ロシアによるウクライナ侵攻から4年半。いま、ロシアとウクライナの間でドローンによる攻撃が激化している。

6月、大統領府があるモスクワのクレムリンからわずか16キロ、ロシア最大級の製油所がドローンの攻撃対象に。施設の上部が吹き飛び、立ち上る黒煙は雲の高さまで達した。
撮影者(8月13日)
「あっちからも、こっちからも飛んできている」

ロシアの「Amazon」と言われるネット通販大手「ワイルドベリーズ」の倉庫を破壊したのは、ウクライナのドローンだ。8月15日夜から16日の朝にも、ワイルドベリーズの倉庫がウクライナのドローン攻撃を受けた。
600機のドローンが飛来したといい、ロシア国営のタス通信は過去2年間で最大規模だったと報じた。

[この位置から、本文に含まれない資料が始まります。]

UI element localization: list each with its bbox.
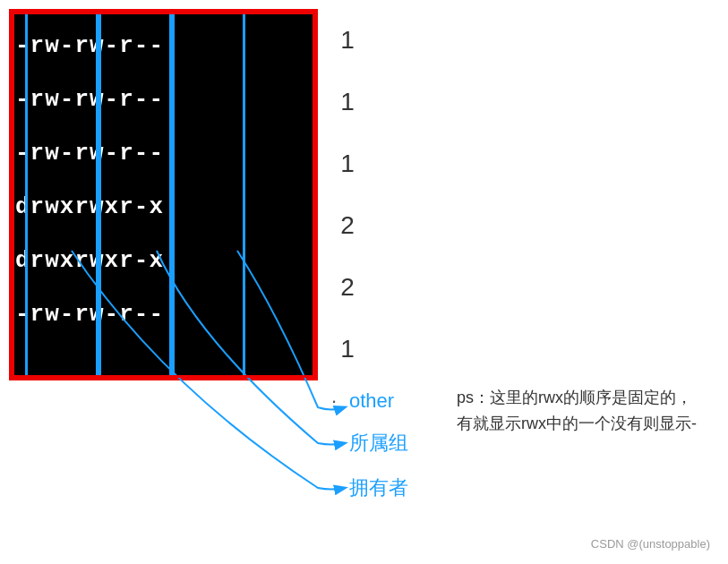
link-count-1: 1 <box>340 13 355 67</box>
link-count-4: 2 <box>340 199 355 252</box>
terminal-row: -rw-rw-r-- <box>15 126 312 180</box>
terminal-row: -rw-rw-r-- <box>15 73 312 126</box>
terminal-box: -rw-rw-r-- -rw-rw-r-- -rw-rw-r-- drwxrwx… <box>9 9 318 380</box>
ps-note: ps：这里的rwx的顺序是固定的，有就显示rwx中的一个没有则显示- <box>457 385 698 437</box>
link-count-6: 1 <box>340 322 355 376</box>
terminal-content: -rw-rw-r-- -rw-rw-r-- -rw-rw-r-- drwxrwx… <box>12 12 315 378</box>
terminal-row: drwxrwxr-x <box>15 180 312 234</box>
links-column: 1 1 1 2 2 1 <box>330 9 365 380</box>
csdn-watermark: CSDN @(unstoppable) <box>591 537 710 551</box>
terminal-row: drwxrwxr-x <box>15 234 312 287</box>
main-container: -rw-rw-r-- -rw-rw-r-- -rw-rw-r-- drwxrwx… <box>0 0 728 564</box>
label-group: 所属组 <box>349 430 408 457</box>
terminal-row: -rw-rw-r-- <box>15 19 312 73</box>
label-owner: 拥有者 <box>349 474 408 501</box>
terminal-row: -rw-rw-r-- <box>15 287 312 341</box>
link-count-3: 1 <box>340 137 355 191</box>
link-count-5: 2 <box>340 261 355 314</box>
link-count-2: 1 <box>340 75 355 129</box>
dot-separator: . <box>331 385 337 408</box>
label-other: other <box>349 389 394 413</box>
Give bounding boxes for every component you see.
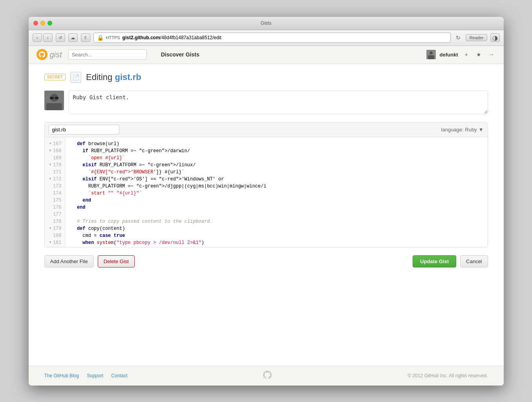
nav-right: defunkt + ★ → (426, 50, 496, 59)
footer-logo (263, 371, 272, 381)
description-area: Ruby Gist client. (44, 91, 488, 114)
line-number: ▼168 (45, 147, 65, 155)
url-domain: gist2.github.com (122, 35, 160, 40)
svg-rect-2 (428, 55, 434, 59)
profile-button[interactable]: ◑ (490, 33, 500, 42)
line-number: 178 (45, 218, 65, 225)
code-line: RUBY_PLATFORM =~ "c-green">/djgpp|(cyg|m… (71, 183, 488, 190)
search-input[interactable] (68, 49, 147, 60)
code-lines[interactable]: def browse(url) if RUBY_PLATFORM =~ "c-g… (65, 137, 488, 247)
editor-container: language: Ruby ▼ ▼167▼168169▼170171▼1721… (44, 122, 488, 247)
url-bar[interactable]: 🔒 HTTPS gist2.github.com/48d4fb1487a31ab… (93, 33, 451, 43)
line-number: 180 (45, 232, 65, 239)
url-display: gist2.github.com/48d4fb1487a31aba8512/ed… (122, 35, 221, 40)
title-bar: Gists (29, 17, 504, 30)
line-number: 176 (45, 204, 65, 211)
close-button[interactable] (33, 21, 38, 25)
line-number: 175 (45, 197, 65, 204)
code-line: elsif RUBY_PLATFORM =~ "c-green">/linux/ (71, 162, 488, 169)
editor-header: language: Ruby ▼ (45, 122, 488, 137)
history-button[interactable]: ↺ (56, 33, 65, 42)
code-line: def browse(url) (71, 140, 488, 147)
github-navbar: gist Discover Gists defunkt + ★ → (29, 46, 504, 64)
reload-button[interactable]: ↻ (454, 33, 463, 42)
nav-username: defunkt (440, 52, 458, 58)
svg-rect-5 (46, 103, 62, 110)
line-number: ▼179 (45, 225, 65, 232)
description-textarea[interactable]: Ruby Gist client. (69, 91, 488, 114)
page-heading: Editing gist.rb (86, 72, 141, 82)
share-button[interactable]: ⇧ (81, 33, 90, 42)
filename-input[interactable] (49, 125, 119, 135)
line-number: 169 (45, 155, 65, 162)
line-number: ▼181 (45, 239, 65, 246)
lock-icon: 🔒 (97, 35, 104, 41)
delete-gist-button[interactable]: Delete Gist (98, 255, 135, 267)
language-label: language: Ruby (441, 127, 477, 133)
minimize-button[interactable] (40, 21, 45, 25)
discover-gists-link[interactable]: Discover Gists (161, 51, 199, 58)
nav-buttons: ‹ › (33, 33, 53, 42)
add-another-file-button[interactable]: Add Another File (44, 255, 94, 267)
reader-button[interactable]: Reader (466, 34, 487, 41)
line-number: ▼167 (45, 140, 65, 147)
user-avatar-nav (426, 50, 436, 59)
maximize-button[interactable] (48, 21, 52, 25)
code-area[interactable]: ▼167▼168169▼170171▼172173174175176177178… (45, 137, 488, 247)
footer: The GitHub BlogSupportContact © 2012 Git… (29, 366, 504, 386)
code-line: elsif ENV["c-red">'OS'] == "c-red">'Wind… (71, 176, 488, 183)
forward-button[interactable]: › (43, 33, 53, 42)
page-header: SECRET 📄 Editing gist.rb (44, 72, 488, 83)
code-line: if RUBY_PLATFORM =~ "c-green">/darwin/ (71, 147, 488, 155)
starred-icon[interactable]: ★ (475, 50, 483, 59)
user-avatar-main (44, 91, 64, 110)
https-label: HTTPS (106, 35, 120, 40)
code-line: def copy(content) (71, 225, 488, 232)
line-number: ▼170 (45, 162, 65, 169)
dropdown-arrow-icon: ▼ (479, 127, 484, 133)
line-number: ▼172 (45, 176, 65, 183)
action-bar: Add Another File Delete Gist Update Gist… (44, 255, 488, 267)
url-path: /48d4fb1487a31aba8512/edit (160, 35, 221, 40)
code-line: `#{ENV["c-red">'BROWSER']} #{url}` (71, 169, 488, 176)
window-title: Gists (261, 20, 271, 26)
logo-area[interactable]: gist (37, 49, 62, 60)
footer-copyright: © 2012 GitHub Inc. All rights reserved. (408, 373, 488, 378)
language-selector[interactable]: language: Ruby ▼ (441, 127, 484, 133)
code-line: :pbcopy (71, 246, 488, 247)
line-number: 171 (45, 169, 65, 176)
code-line: end (71, 204, 488, 211)
footer-link[interactable]: Contact (111, 373, 127, 378)
code-line: # Tries to copy passed content to the cl… (71, 218, 488, 225)
line-number: 182 (45, 246, 65, 247)
line-numbers: ▼167▼168169▼170171▼172173174175176177178… (45, 137, 65, 247)
line-number: 177 (45, 211, 65, 218)
code-line: end (71, 197, 488, 204)
traffic-lights (33, 21, 52, 25)
github-logo-icon (37, 49, 48, 60)
footer-link[interactable]: The GitHub Blog (44, 373, 79, 378)
gist-text-logo: gist (50, 50, 62, 59)
line-number: 174 (45, 190, 65, 197)
footer-links: The GitHub BlogSupportContact (44, 373, 128, 378)
heading-filename: gist.rb (115, 72, 141, 82)
cancel-button[interactable]: Cancel (460, 255, 488, 267)
logout-icon[interactable]: → (487, 50, 496, 59)
heading-prefix: Editing (86, 72, 115, 82)
file-icon: 📄 (70, 72, 81, 83)
line-number: 173 (45, 183, 65, 190)
svg-point-1 (430, 51, 433, 55)
code-line (71, 211, 488, 218)
secret-badge: SECRET (44, 74, 66, 80)
footer-link[interactable]: Support (87, 373, 103, 378)
svg-rect-7 (55, 97, 59, 99)
code-line: when system("type pbcopy > /dev/null 2>&… (71, 239, 488, 246)
code-line: cmd = case true (71, 232, 488, 239)
back-button[interactable]: ‹ (33, 33, 42, 42)
update-gist-button[interactable]: Update Gist (413, 255, 456, 267)
code-line: `start "" "#{url}"` (71, 190, 488, 197)
code-line: `open #{url}` (71, 155, 488, 162)
cloud-button[interactable]: ☁ (68, 33, 78, 42)
page-content: SECRET 📄 Editing gist.rb Ruby Gist clien (29, 64, 504, 366)
new-gist-icon[interactable]: + (462, 50, 471, 59)
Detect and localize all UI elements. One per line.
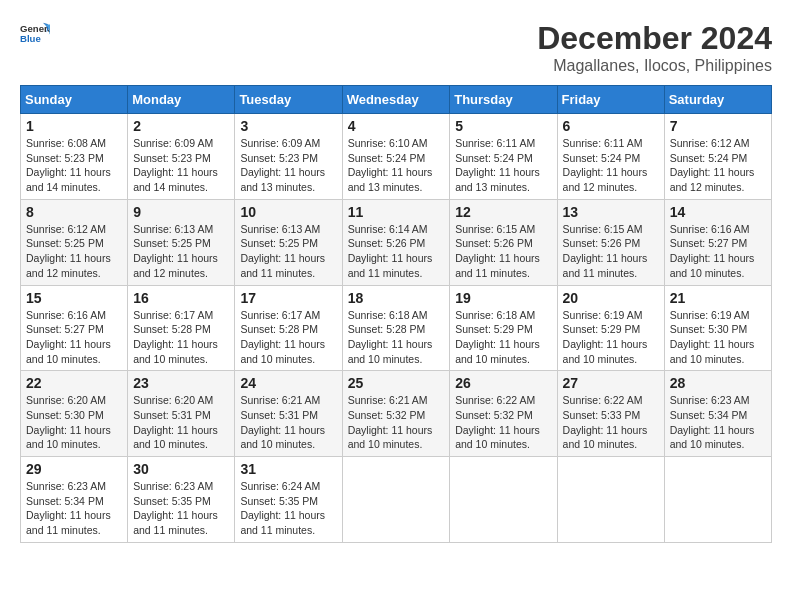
daylight-text: Daylight: 11 hours and 11 minutes. [455,252,540,279]
calendar-week-5: 29 Sunrise: 6:23 AM Sunset: 5:34 PM Dayl… [21,457,772,543]
calendar-cell: 14 Sunrise: 6:16 AM Sunset: 5:27 PM Dayl… [664,199,771,285]
day-number: 4 [348,118,445,134]
daylight-text: Daylight: 11 hours and 10 minutes. [26,424,111,451]
daylight-text: Daylight: 11 hours and 10 minutes. [563,424,648,451]
day-info: Sunrise: 6:19 AM Sunset: 5:29 PM Dayligh… [563,308,659,367]
weekday-header-saturday: Saturday [664,86,771,114]
sunset-text: Sunset: 5:25 PM [240,237,318,249]
calendar-cell: 22 Sunrise: 6:20 AM Sunset: 5:30 PM Dayl… [21,371,128,457]
sunrise-text: Sunrise: 6:20 AM [133,394,213,406]
day-info: Sunrise: 6:15 AM Sunset: 5:26 PM Dayligh… [455,222,551,281]
sunset-text: Sunset: 5:24 PM [563,152,641,164]
day-number: 6 [563,118,659,134]
calendar-week-2: 8 Sunrise: 6:12 AM Sunset: 5:25 PM Dayli… [21,199,772,285]
day-number: 23 [133,375,229,391]
day-number: 1 [26,118,122,134]
daylight-text: Daylight: 11 hours and 11 minutes. [563,252,648,279]
day-number: 21 [670,290,766,306]
daylight-text: Daylight: 11 hours and 12 minutes. [670,166,755,193]
sunset-text: Sunset: 5:24 PM [455,152,533,164]
sunset-text: Sunset: 5:27 PM [670,237,748,249]
page-header: General Blue December 2024 Magallanes, I… [20,20,772,75]
daylight-text: Daylight: 11 hours and 11 minutes. [348,252,433,279]
sunrise-text: Sunrise: 6:19 AM [563,309,643,321]
day-info: Sunrise: 6:09 AM Sunset: 5:23 PM Dayligh… [133,136,229,195]
weekday-header-wednesday: Wednesday [342,86,450,114]
calendar-cell: 29 Sunrise: 6:23 AM Sunset: 5:34 PM Dayl… [21,457,128,543]
sunset-text: Sunset: 5:34 PM [670,409,748,421]
calendar-cell: 10 Sunrise: 6:13 AM Sunset: 5:25 PM Dayl… [235,199,342,285]
weekday-header-tuesday: Tuesday [235,86,342,114]
sunset-text: Sunset: 5:27 PM [26,323,104,335]
daylight-text: Daylight: 11 hours and 10 minutes. [670,252,755,279]
daylight-text: Daylight: 11 hours and 13 minutes. [455,166,540,193]
day-info: Sunrise: 6:23 AM Sunset: 5:35 PM Dayligh… [133,479,229,538]
calendar-week-1: 1 Sunrise: 6:08 AM Sunset: 5:23 PM Dayli… [21,114,772,200]
calendar-cell: 31 Sunrise: 6:24 AM Sunset: 5:35 PM Dayl… [235,457,342,543]
sunset-text: Sunset: 5:32 PM [348,409,426,421]
day-info: Sunrise: 6:17 AM Sunset: 5:28 PM Dayligh… [240,308,336,367]
daylight-text: Daylight: 11 hours and 10 minutes. [133,424,218,451]
sunset-text: Sunset: 5:35 PM [240,495,318,507]
day-info: Sunrise: 6:11 AM Sunset: 5:24 PM Dayligh… [563,136,659,195]
daylight-text: Daylight: 11 hours and 13 minutes. [240,166,325,193]
sunset-text: Sunset: 5:23 PM [240,152,318,164]
day-number: 19 [455,290,551,306]
calendar-cell: 3 Sunrise: 6:09 AM Sunset: 5:23 PM Dayli… [235,114,342,200]
day-info: Sunrise: 6:15 AM Sunset: 5:26 PM Dayligh… [563,222,659,281]
sunrise-text: Sunrise: 6:08 AM [26,137,106,149]
calendar-cell: 23 Sunrise: 6:20 AM Sunset: 5:31 PM Dayl… [128,371,235,457]
day-number: 31 [240,461,336,477]
sunrise-text: Sunrise: 6:20 AM [26,394,106,406]
daylight-text: Daylight: 11 hours and 10 minutes. [348,338,433,365]
calendar-cell: 25 Sunrise: 6:21 AM Sunset: 5:32 PM Dayl… [342,371,450,457]
day-info: Sunrise: 6:14 AM Sunset: 5:26 PM Dayligh… [348,222,445,281]
sunrise-text: Sunrise: 6:11 AM [563,137,643,149]
daylight-text: Daylight: 11 hours and 10 minutes. [670,424,755,451]
sunrise-text: Sunrise: 6:22 AM [563,394,643,406]
day-number: 13 [563,204,659,220]
day-number: 12 [455,204,551,220]
day-number: 22 [26,375,122,391]
daylight-text: Daylight: 11 hours and 10 minutes. [26,338,111,365]
weekday-header-sunday: Sunday [21,86,128,114]
day-info: Sunrise: 6:19 AM Sunset: 5:30 PM Dayligh… [670,308,766,367]
sunrise-text: Sunrise: 6:19 AM [670,309,750,321]
title-area: December 2024 Magallanes, Ilocos, Philip… [537,20,772,75]
calendar-cell: 6 Sunrise: 6:11 AM Sunset: 5:24 PM Dayli… [557,114,664,200]
calendar-week-3: 15 Sunrise: 6:16 AM Sunset: 5:27 PM Dayl… [21,285,772,371]
sunrise-text: Sunrise: 6:10 AM [348,137,428,149]
daylight-text: Daylight: 11 hours and 12 minutes. [133,252,218,279]
sunset-text: Sunset: 5:34 PM [26,495,104,507]
sunrise-text: Sunrise: 6:09 AM [133,137,213,149]
day-info: Sunrise: 6:21 AM Sunset: 5:31 PM Dayligh… [240,393,336,452]
sunrise-text: Sunrise: 6:18 AM [348,309,428,321]
calendar-cell: 9 Sunrise: 6:13 AM Sunset: 5:25 PM Dayli… [128,199,235,285]
calendar-cell: 24 Sunrise: 6:21 AM Sunset: 5:31 PM Dayl… [235,371,342,457]
daylight-text: Daylight: 11 hours and 10 minutes. [133,338,218,365]
day-info: Sunrise: 6:13 AM Sunset: 5:25 PM Dayligh… [133,222,229,281]
calendar-cell: 12 Sunrise: 6:15 AM Sunset: 5:26 PM Dayl… [450,199,557,285]
day-info: Sunrise: 6:18 AM Sunset: 5:28 PM Dayligh… [348,308,445,367]
day-number: 27 [563,375,659,391]
sunset-text: Sunset: 5:28 PM [348,323,426,335]
calendar-cell: 11 Sunrise: 6:14 AM Sunset: 5:26 PM Dayl… [342,199,450,285]
sunset-text: Sunset: 5:28 PM [240,323,318,335]
calendar-cell: 7 Sunrise: 6:12 AM Sunset: 5:24 PM Dayli… [664,114,771,200]
sunset-text: Sunset: 5:31 PM [240,409,318,421]
daylight-text: Daylight: 11 hours and 10 minutes. [563,338,648,365]
day-number: 5 [455,118,551,134]
sunrise-text: Sunrise: 6:17 AM [133,309,213,321]
calendar-cell: 26 Sunrise: 6:22 AM Sunset: 5:32 PM Dayl… [450,371,557,457]
location-title: Magallanes, Ilocos, Philippines [537,57,772,75]
day-number: 14 [670,204,766,220]
sunset-text: Sunset: 5:29 PM [563,323,641,335]
calendar-table: SundayMondayTuesdayWednesdayThursdayFrid… [20,85,772,543]
sunrise-text: Sunrise: 6:23 AM [133,480,213,492]
daylight-text: Daylight: 11 hours and 14 minutes. [26,166,111,193]
calendar-cell: 28 Sunrise: 6:23 AM Sunset: 5:34 PM Dayl… [664,371,771,457]
day-info: Sunrise: 6:23 AM Sunset: 5:34 PM Dayligh… [26,479,122,538]
sunset-text: Sunset: 5:26 PM [455,237,533,249]
calendar-cell: 27 Sunrise: 6:22 AM Sunset: 5:33 PM Dayl… [557,371,664,457]
day-info: Sunrise: 6:12 AM Sunset: 5:25 PM Dayligh… [26,222,122,281]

ウクライナが標的にしたワイルドベリーズの倉庫は7か所で、ロシアとウクライナ国境から約1800キロ離れた倉庫もあった。これは東京から沖縄宮古島までの距離とほぼ同じだ。
民間企業の倉庫を攻撃した理由について、ゼレンスキー大統領は…

ゼレンスキー大統領
「これらはロシアの戦争のための物資。ドローン製造などのための部品が供給される倉庫なのです」

ウクライナはドローンの生産能力を強化している。
ロシアの侵攻が始まった当初、年1200機程度だったが、2026年は700万機で、実に5800倍になる。
一方、ロシアも大規模な攻撃を繰り返している。
8月5日には、ドローンや弾道ミサイルを使って、首都キーウなどの民間企業の倉庫や商業施設を攻撃したことで、17人が死亡、44人が負傷したという。さらに21日には、ゼレンスキー大統領の出身地でもある中部の町、クリヴィー・リフにあるショッピングモールがドローンの攻撃に遭った。

これまでに15人が死亡し、子供を含む130人が負傷したという。
ロシアによる空からの攻撃のうち、ドローンが占める割合は2022年は約4割だったが、2026年現在は約9割になっているという。
まさにドローンが戦場の主力になっているのだ。